By this point, we’d been there for a while, renovations were mostly done, and the house was again habitable. The second floor now contained two master suites, each with a full bathroom. The makeshift insulation had been replaced with cotton candy pink insulation that my sister and I were constantly reminded not to eat. The support beam was replaced, so there was less tilt to the floors, though my Weebles wobbled quite a bit and matchbox cars could pick up some nice speed at one end of the living room. It was an extensive change for the house whose foundation was laid the 1700’s.
“Sure, of course. I’ll take you on a tour.”
My dad was a friendly guy, always a gregarious, welcoming host. I can imagine him taking them through, pointing out the details of each improvement. My grandparents were careful to keep the home’s original charms. The black iron thumb-latched doorknobs remained. The wide plank floors were still there, odd knots and gap-toothed spacing included. The huge, round-bellied wood stove squatted in the family room, a relic that was so impeccably built that it would outlast any of the newer models. Some fireplaces had been uncovered and restored to usefulness, while others remained closed but the paint had been retouched.

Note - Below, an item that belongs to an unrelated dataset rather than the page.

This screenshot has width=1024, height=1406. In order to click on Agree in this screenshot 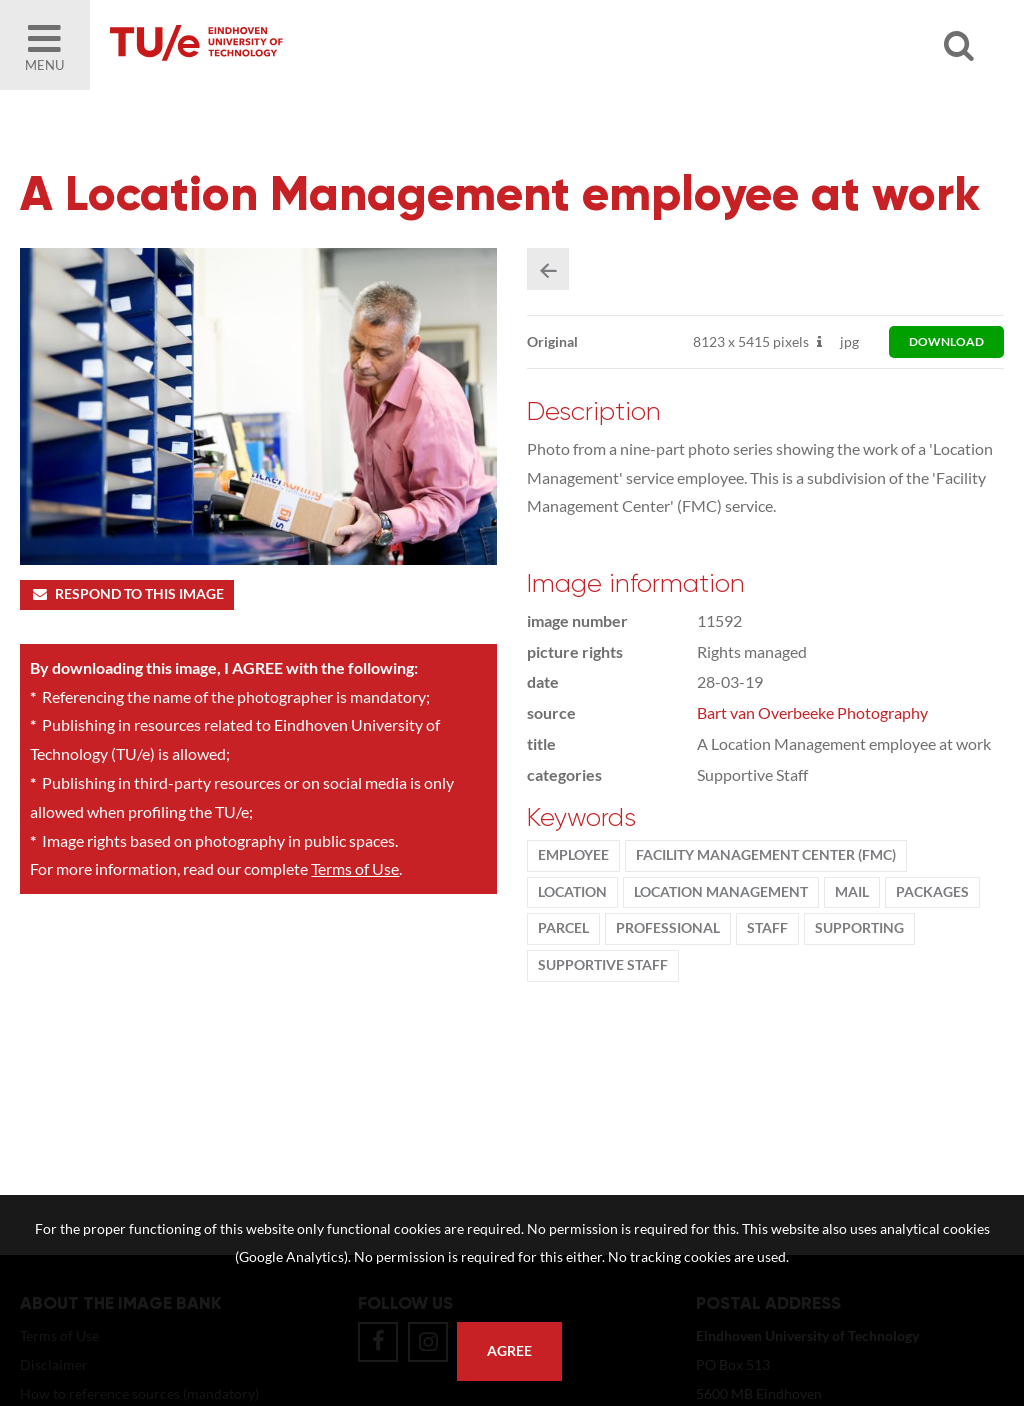 , I will do `click(509, 1351)`.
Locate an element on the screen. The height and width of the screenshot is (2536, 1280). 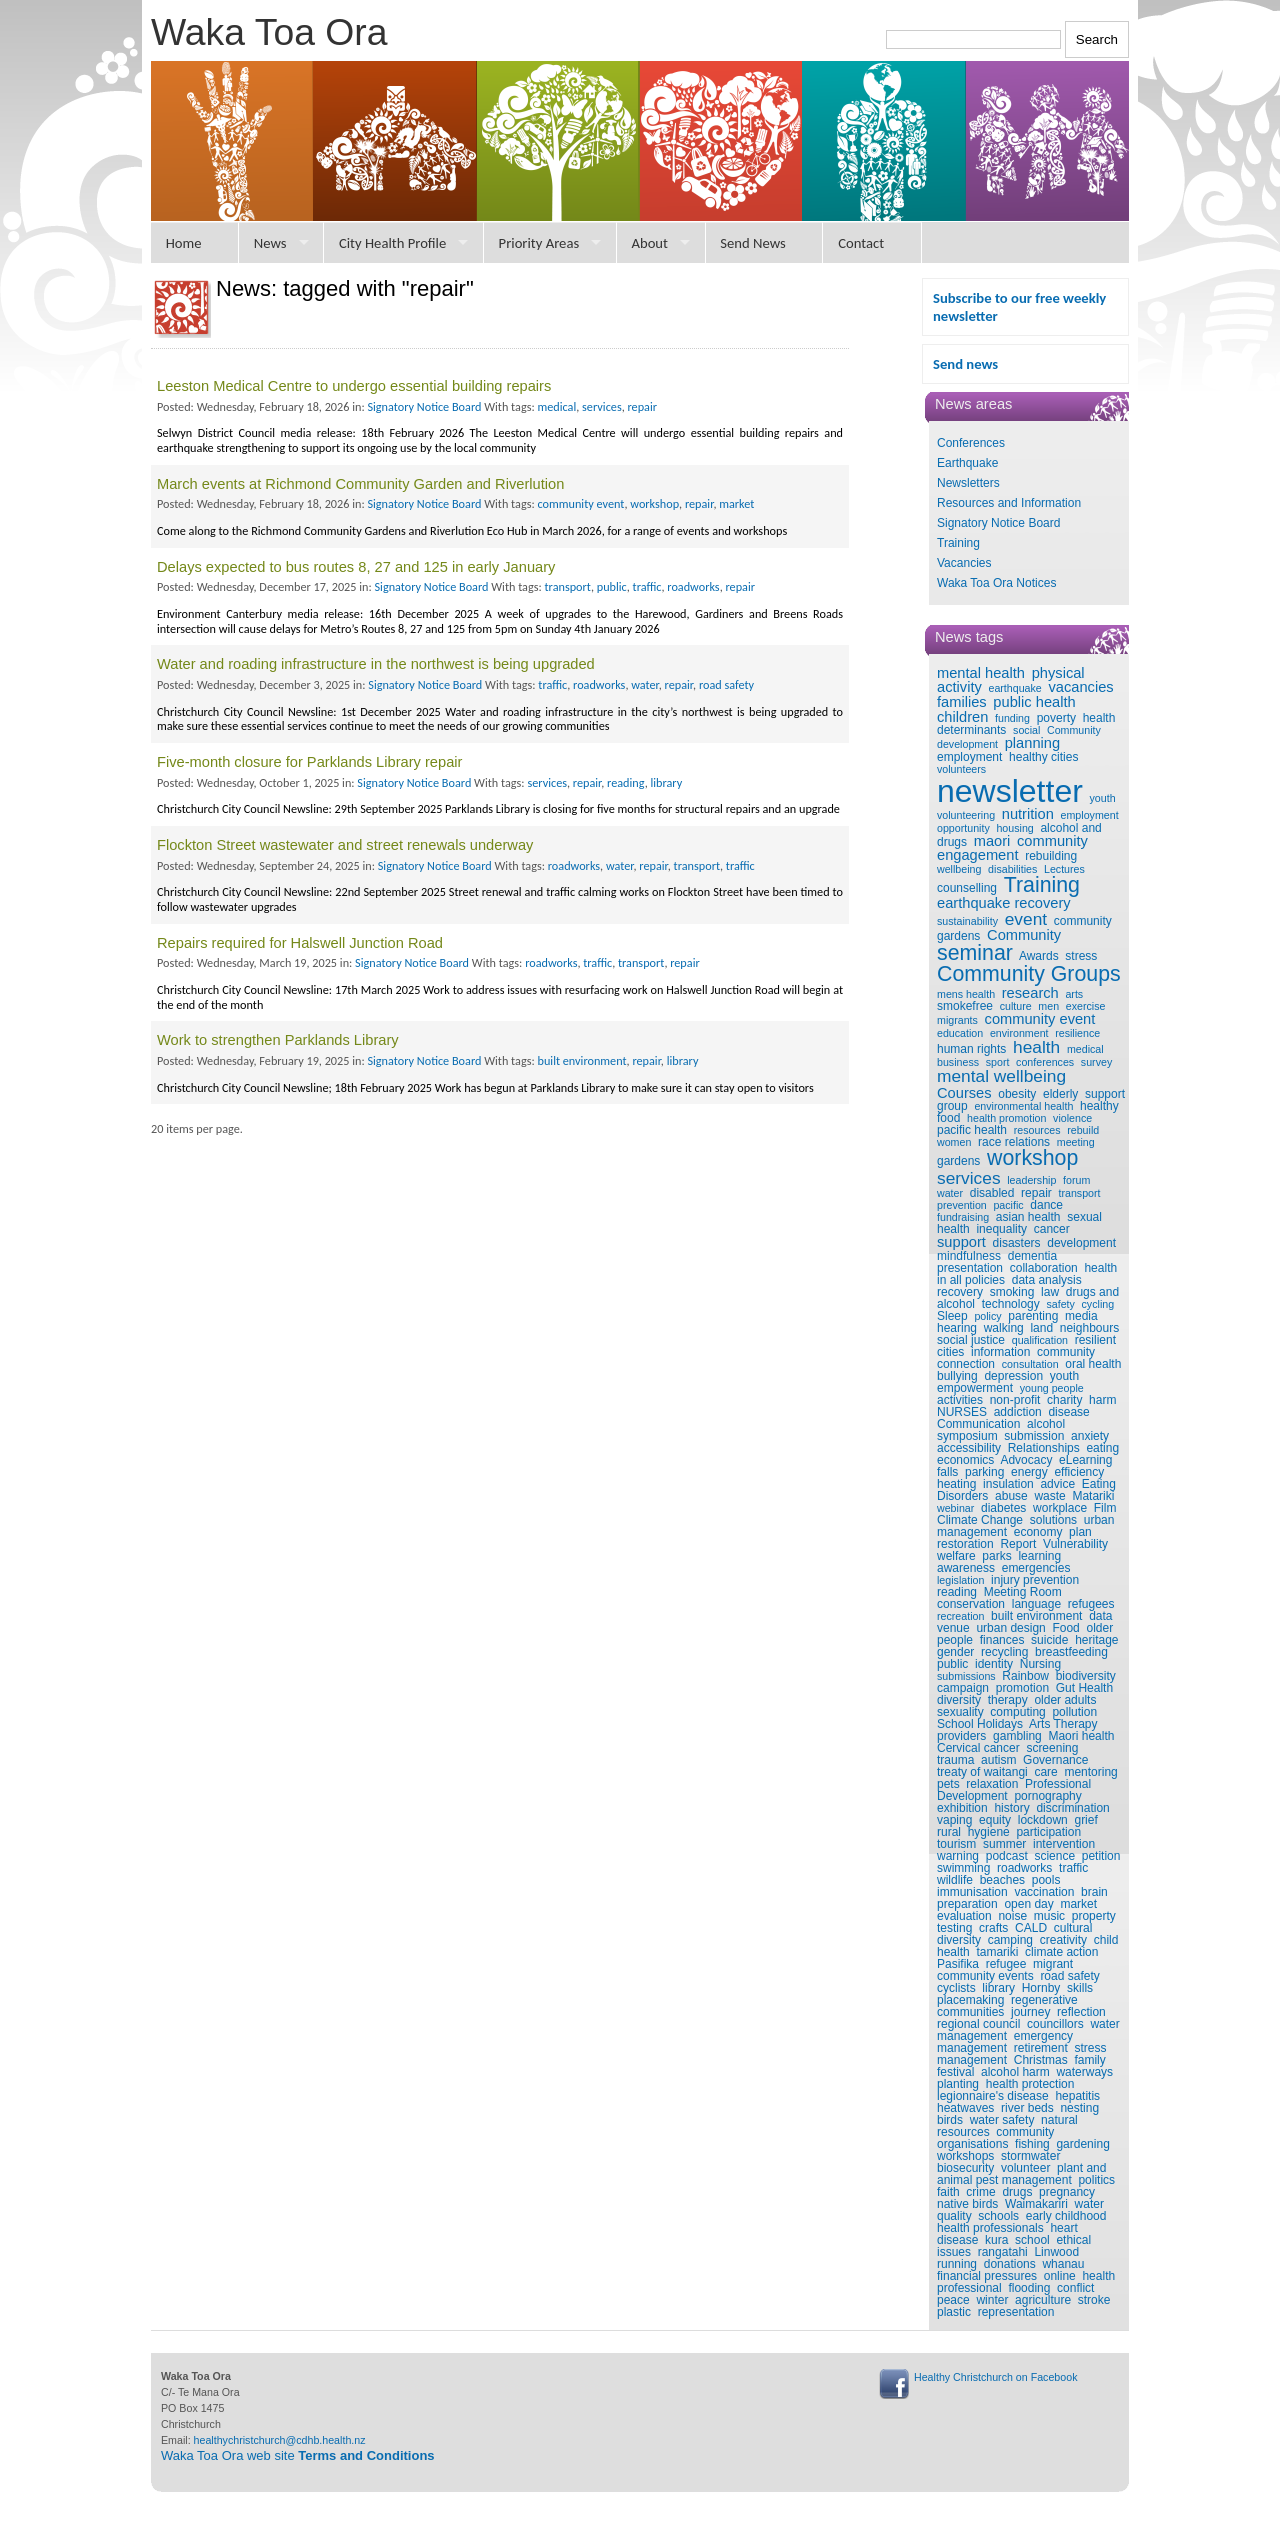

Dad turned to the stairwell, accessed through a back room, and the men paused, exchanged a glance. They appeared nervous, but followed along. For two men so intent on seeing the renovations, they’d had very little to say. Dad didn’t know if they hated the changes or had expected something more, something grander, and were disappointed.
The top of the staircase was an open sitting area in the wide hallway. It led to my grandparents’ suite at the far end of the hall and my uncle’s room to the right, reserved for whenever he joined us up the mountain. It was there that one man spoke.
“Ted’s happy,” he pronounced, and his brother agreed, nodding wholeheartedly.
“Ted?” my Dad ventured. “Is he…one of the workmen?”
They exchanged another glance, hesitating. “Uh, no, he’s our great uncle…Our grandmother bought this house for him…He used to play tricks on us here, when we would visit her.”
“Did he live here with her?”
“Not exactly…He died in World War II…and he haunts this place.”
It was certainly a conversation stopper of a statement.
“But he seems happy, you can feel it,” the man rushed on. “He must like you, like that you’re keeping up with the place, taking care of it.”
“He’s definitely happy,” the brother agreed, assuring my father, who was desperately trying to find his way through this new information.
They wrapped up the tour, returned downstairs, out into the cool mountain air. My father was silenced to few words, but thanked them for stopping by and encouraged them to stop by again, once the final renovations were complete. They didn’t; we never saw them again.
We were gone, my grandparents, mother, sister, and I, “down the hill” as we called it, off to town. As the car disappeared around the bend, my father looked back at the house, the new metal roof glinting in the sunshine. It was a bucolic scene, straight out of a Robert Frost poem, but the wavy old glass from the windows suddenly looked different, fun-house glass. You couldn’t see in clearly, couldn’t see who might be watching.
In the months to come, we would learn that there was always someone watching. We might be away, but we were far from alone. Ted was watching.